Task objective ▸ Copy every line of the records below where the word "movimento" occurs.

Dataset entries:
---

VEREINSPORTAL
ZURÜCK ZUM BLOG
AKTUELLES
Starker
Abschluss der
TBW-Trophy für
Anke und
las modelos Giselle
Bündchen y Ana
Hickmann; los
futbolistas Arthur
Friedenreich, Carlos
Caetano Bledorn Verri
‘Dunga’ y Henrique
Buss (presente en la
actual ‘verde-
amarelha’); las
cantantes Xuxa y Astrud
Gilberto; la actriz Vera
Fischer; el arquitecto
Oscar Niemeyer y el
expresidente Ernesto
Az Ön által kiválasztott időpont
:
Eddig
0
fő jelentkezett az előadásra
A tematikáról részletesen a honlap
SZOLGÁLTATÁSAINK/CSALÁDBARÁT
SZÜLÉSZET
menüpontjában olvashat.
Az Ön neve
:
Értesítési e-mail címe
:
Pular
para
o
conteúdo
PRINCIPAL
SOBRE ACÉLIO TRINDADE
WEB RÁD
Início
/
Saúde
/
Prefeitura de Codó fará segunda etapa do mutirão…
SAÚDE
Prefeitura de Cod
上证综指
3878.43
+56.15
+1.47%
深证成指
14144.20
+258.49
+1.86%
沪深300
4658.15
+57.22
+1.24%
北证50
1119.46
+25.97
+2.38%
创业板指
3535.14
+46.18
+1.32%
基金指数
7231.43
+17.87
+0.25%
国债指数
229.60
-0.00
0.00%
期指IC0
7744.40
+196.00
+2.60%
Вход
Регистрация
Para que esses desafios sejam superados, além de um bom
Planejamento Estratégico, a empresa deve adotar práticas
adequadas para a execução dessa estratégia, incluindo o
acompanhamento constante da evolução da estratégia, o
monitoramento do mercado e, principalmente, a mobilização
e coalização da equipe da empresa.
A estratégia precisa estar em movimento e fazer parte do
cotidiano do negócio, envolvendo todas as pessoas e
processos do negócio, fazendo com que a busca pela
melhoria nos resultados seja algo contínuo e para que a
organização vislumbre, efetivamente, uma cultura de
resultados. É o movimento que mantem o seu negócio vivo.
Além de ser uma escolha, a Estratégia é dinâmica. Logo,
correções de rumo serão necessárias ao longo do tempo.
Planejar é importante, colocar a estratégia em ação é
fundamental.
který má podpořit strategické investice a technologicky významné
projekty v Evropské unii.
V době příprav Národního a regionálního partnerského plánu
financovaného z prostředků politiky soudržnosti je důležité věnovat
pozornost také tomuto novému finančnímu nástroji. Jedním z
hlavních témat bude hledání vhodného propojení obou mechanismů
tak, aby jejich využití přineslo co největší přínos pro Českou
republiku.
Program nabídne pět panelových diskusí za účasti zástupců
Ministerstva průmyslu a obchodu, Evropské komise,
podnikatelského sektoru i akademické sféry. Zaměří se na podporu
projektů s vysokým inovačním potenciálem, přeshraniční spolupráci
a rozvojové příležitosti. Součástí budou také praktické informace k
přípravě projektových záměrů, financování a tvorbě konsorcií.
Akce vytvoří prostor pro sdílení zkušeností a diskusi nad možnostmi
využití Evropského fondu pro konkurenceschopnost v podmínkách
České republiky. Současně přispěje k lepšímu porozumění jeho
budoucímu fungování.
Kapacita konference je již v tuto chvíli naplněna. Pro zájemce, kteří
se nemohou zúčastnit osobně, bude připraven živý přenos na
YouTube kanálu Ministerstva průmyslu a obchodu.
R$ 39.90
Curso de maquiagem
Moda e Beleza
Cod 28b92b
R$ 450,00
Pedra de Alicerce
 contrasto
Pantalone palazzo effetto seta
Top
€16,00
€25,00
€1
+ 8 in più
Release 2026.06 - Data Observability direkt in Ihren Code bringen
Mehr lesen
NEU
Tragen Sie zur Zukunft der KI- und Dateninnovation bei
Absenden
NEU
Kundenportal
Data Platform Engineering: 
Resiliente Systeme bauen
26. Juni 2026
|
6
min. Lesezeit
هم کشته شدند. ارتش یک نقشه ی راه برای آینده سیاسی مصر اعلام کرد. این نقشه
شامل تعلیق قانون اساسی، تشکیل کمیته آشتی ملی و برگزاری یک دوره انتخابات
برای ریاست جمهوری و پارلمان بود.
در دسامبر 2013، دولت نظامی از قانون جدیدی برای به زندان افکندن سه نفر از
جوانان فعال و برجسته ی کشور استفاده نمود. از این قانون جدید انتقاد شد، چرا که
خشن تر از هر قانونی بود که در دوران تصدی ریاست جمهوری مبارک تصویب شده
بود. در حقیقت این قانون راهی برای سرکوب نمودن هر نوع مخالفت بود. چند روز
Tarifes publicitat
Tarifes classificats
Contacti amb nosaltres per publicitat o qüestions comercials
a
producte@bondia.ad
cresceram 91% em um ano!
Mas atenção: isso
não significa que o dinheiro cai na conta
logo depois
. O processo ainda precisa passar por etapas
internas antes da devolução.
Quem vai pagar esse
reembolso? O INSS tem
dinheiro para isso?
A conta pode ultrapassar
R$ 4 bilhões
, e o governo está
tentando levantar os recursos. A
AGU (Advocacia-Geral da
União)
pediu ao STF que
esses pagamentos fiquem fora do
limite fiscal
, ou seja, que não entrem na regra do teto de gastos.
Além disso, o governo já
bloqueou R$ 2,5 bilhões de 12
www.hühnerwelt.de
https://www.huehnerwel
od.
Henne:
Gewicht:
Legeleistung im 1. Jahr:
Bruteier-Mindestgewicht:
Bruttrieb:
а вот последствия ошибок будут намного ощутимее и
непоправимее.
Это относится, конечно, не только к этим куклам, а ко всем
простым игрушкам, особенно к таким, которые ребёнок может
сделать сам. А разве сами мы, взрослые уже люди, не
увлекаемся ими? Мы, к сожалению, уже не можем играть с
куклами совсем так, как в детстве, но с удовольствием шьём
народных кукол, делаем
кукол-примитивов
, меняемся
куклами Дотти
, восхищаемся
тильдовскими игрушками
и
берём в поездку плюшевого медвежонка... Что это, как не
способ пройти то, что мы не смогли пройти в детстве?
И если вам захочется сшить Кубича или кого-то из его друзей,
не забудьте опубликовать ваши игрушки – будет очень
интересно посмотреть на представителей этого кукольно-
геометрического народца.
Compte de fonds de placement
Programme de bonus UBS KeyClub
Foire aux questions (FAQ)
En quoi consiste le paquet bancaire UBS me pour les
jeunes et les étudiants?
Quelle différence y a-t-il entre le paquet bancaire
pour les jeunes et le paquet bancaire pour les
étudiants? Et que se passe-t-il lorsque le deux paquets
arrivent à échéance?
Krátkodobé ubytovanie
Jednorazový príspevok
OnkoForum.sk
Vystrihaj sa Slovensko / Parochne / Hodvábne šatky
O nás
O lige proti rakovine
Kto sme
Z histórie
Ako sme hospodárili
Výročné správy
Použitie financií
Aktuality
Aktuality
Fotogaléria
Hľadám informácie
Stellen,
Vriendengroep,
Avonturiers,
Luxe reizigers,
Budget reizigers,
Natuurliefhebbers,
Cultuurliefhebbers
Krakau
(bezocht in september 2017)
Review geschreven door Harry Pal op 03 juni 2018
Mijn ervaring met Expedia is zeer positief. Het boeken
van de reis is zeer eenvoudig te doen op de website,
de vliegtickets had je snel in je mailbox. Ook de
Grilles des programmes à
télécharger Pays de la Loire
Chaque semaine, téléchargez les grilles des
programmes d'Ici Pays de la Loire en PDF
---
Your response ▸
A estratégia precisa estar em movimento e fazer parte do
resultados. É o movimento que mantem o seu negócio vivo.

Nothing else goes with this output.